• INFORMATION SHOWN
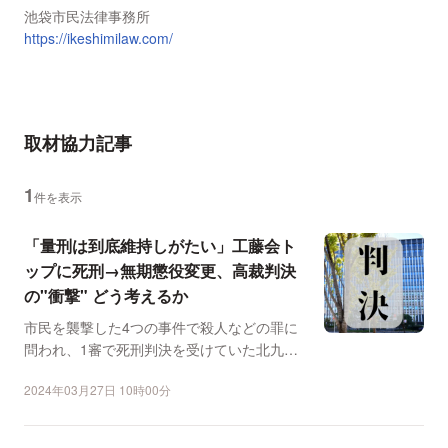
池袋市民法律事務所
https://ikeshimilaw.com/
取材協力記事
1
件を表示
「量刑は到底維持しがたい」工藤会ト
ップに死刑→無期懲役変更、高裁判決
の"衝撃" どう考えるか
市民を襲撃した4つの事件で殺人などの罪に
問われ、1審で死刑判決を受けていた北九州
市の特定危険指定暴力...
2024年03月27日 10時00分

• PROBLEM
Output every record above exactly, leaving out the pictures.

• SOLUTION FOR THIS TASK
池袋市民法律事務所
https://ikeshimilaw.com/
取材協力記事
1
件を表示
「量刑は到底維持しがたい」工藤会ト
ップに死刑→無期懲役変更、高裁判決
の"衝撃" どう考えるか
市民を襲撃した4つの事件で殺人などの罪に
問われ、1審で死刑判決を受けていた北九州
市の特定危険指定暴力...
2024年03月27日 10時00分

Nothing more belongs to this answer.